Over 35,000 men in the UK are cases diagnosed with prostate cancer every year in the UK. It is the most common cancer in men over the age of 55 years, and an estimated 1 in 14 men will develop the condition.
WHO IS AT RISK?
There are a number of risk factors for prostate cancer:
Prostate cancer mainly affects men over the age of 65. It is rare in men under the age of 40 years, but more than 1,000 men under the age of 55 years are diagnosed with prostate cancer each year in the UK. Up to 40% of these "early-onset" cases of prostate cancer are thought to be caused by inherited forms of the condition.
Afro-Caribbean men have relatively high rates of prostate cancer. The lowest rates are found in Asian men.

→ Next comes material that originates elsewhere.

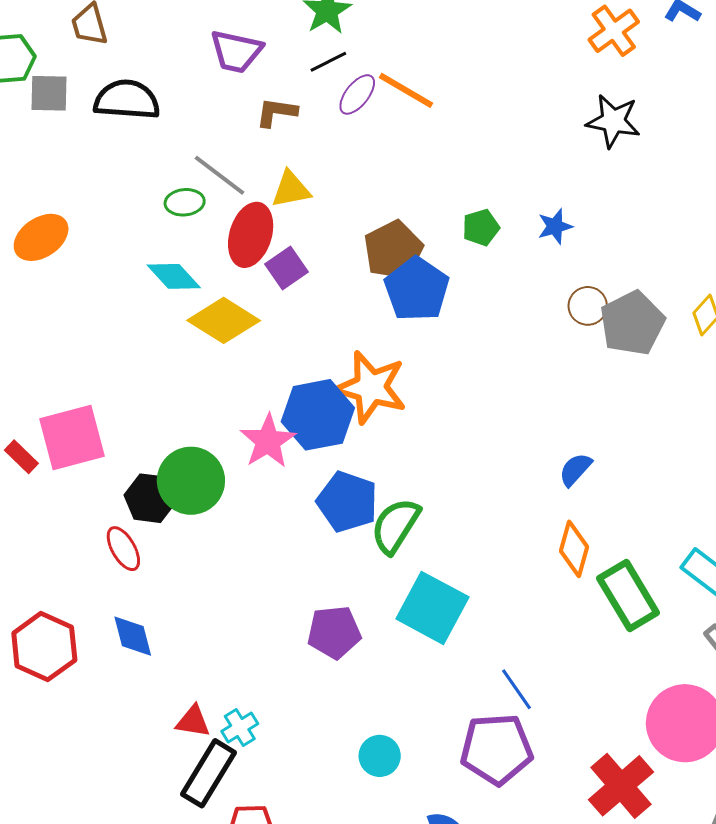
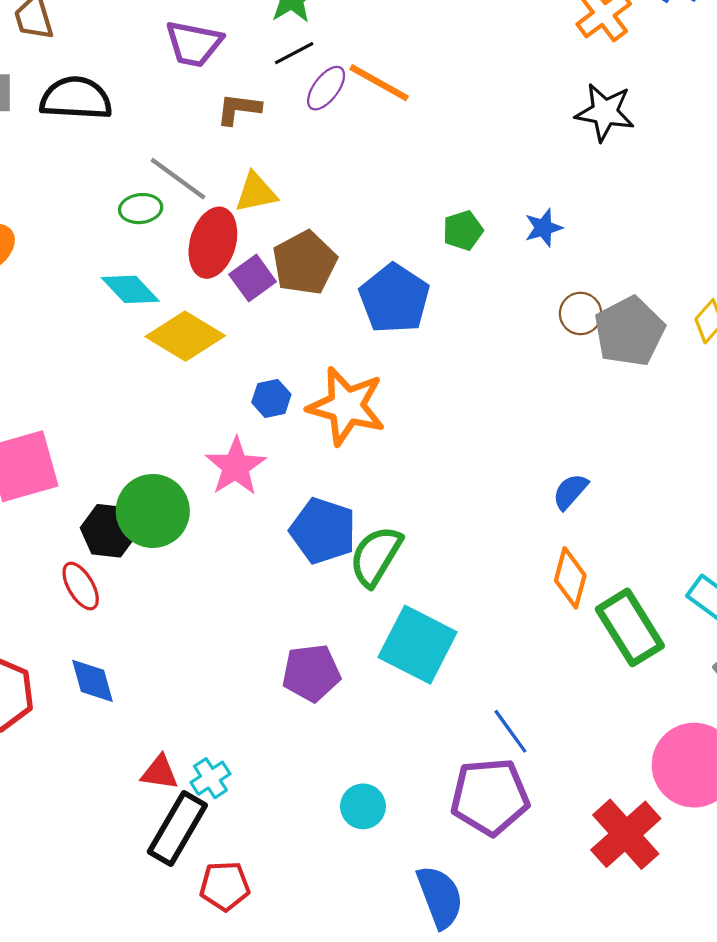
brown pentagon: (393, 250) -> (305, 263), moved
blue hexagon: (318, 415) -> (271, 398), moved, size x0.5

Family history of prostate cancer
Having a brother or father with prostate cancer increases your risk compared to men with no family history of the disease. If a close member of your family was diagnosed with prostate cancer under the age of 40, you are at a higher risk of developing the condition.
Family history of breast cancer
The risk of prostate cancer increases slightly in men who have a strong family history of female breast cancer and vice versa (National Cancer Institute). This is thought to be because two genes carried by both men and women (called BRCA1 and BRCA2) increase the risk of breast cancer in women and prostate cancer in men (Cancer Research UK).

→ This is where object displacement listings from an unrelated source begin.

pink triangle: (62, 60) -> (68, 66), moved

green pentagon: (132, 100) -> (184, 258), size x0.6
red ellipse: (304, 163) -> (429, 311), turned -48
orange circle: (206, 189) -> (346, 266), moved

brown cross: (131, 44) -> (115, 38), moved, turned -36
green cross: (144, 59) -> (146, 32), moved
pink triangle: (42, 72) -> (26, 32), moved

A diet high in saturated fats and red meat may lead to an increased risk of developing cancer including prostate cancer.
WHAT IS THE PROSTATE GLAND?
The prostate gland is located just below the bladder. It is only found in men and is responsible for helping to produce the fluid in semen. The gland is tiny at birth but grows in size after puberty due to rising levels of the male hormone, testosterone.
WHAT CAUSES PROSTATE CANCER?
Prostate cancer occurs when normal, healthy cells, which are carefully regulated in the body, begin to reproduce uncontrollably in the prostate gland. In most cases the growth is slow and the cancer can go undetected for many years because it causes very few symptoms. In some cases, however, prostate cancer grows quickly and may spread to other parts of the body, such as the lymph nodes or bones.
SIGNS AND SYMPTOMS
There is no single symptom to indicate the presence of prostate cancer. Problems with the prostate are common; they may not necessarily be caused by cancer, and may result in slowly developing symptoms that can easily be confused with "getting older".

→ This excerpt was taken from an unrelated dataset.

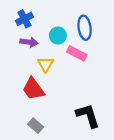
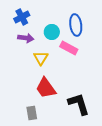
red trapezoid: (33, 89) -> (46, 88), moved
gray rectangle: (36, 126) -> (32, 113), turned 40

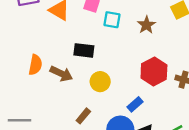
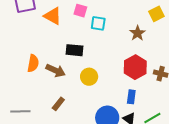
brown star: (146, 25) -> (137, 33), moved
blue rectangle: (135, 104) -> (131, 97), moved, turned -40
brown rectangle: (83, 116) -> (58, 104), moved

Because the prostate gland surrounds the tube known as the urethra, which passes urine from the bladder to the outside of the body, any prostate disease or growth (benign or malignant) is likely to cause problems with urination.
Common symptoms include the following:
Slow or weak flow of urine
Urinating more frequently or urgently than usual
Difficulty starting to urinate
Pain or burning sensation when urinating
Difficulty getting or maintaining an erection or pain during ejaculation
Constipation, altered bowel habit, or not feeling the bladder is completely empty.
Less common symptoms include the following:
Unexplained urinary infection or pain in the groin, back or hips
Blood in the urine or semen
Testicular cancer, the most common cancer in younger men aged between 15 and 45, and it's increasing. There are nearly 2,000 cases per year. The most common way this cancer is identified is by finding a lump in the testicle. Therefore, men falling into this age group should be encouraged to examine their testicles for lumps on a regular basis. Recent surveys suggest that many men are unaware of testicular cancer or prefer to ignore it, and that few men check their testicles.
In over 25% of cases, the cancer has already spread by the time of diagnosis. Despite this, today more than 95% of patients are cured with chemotherapy. If caught at an early stage, the probability of a successful cure is more than 98% with the treatment being much simpler and may only require surgery to the diseased testicle.
POSSIBLE RISK FACTORS
Unlike many cancers, there are few known strong risk factors for testicular cancer, and we cannot currently predict who is likely to get the disease. While most of these cancers occur in unsuspecting individuals, some risk factors can be traced in a minority of cases. These include:
Men born with an undescended testicle or where the testicle fails to descend into the scrotum. Research has shown the risk of testicular cancer increases dramatically if this is not corrected by the age of 11
A brother/father with testicular cancer
A previous history of testicular cancer
A sedentary life style increases, the risk but regular exercise reduces risk
Mumps (a rare complication called mumps orchitis) may have an increased risk
Repeated trauma (rather than inevitable knocks) increases risk
Men with HIV have a slightly higher incidence of testicular cancer, for more information please follow this link.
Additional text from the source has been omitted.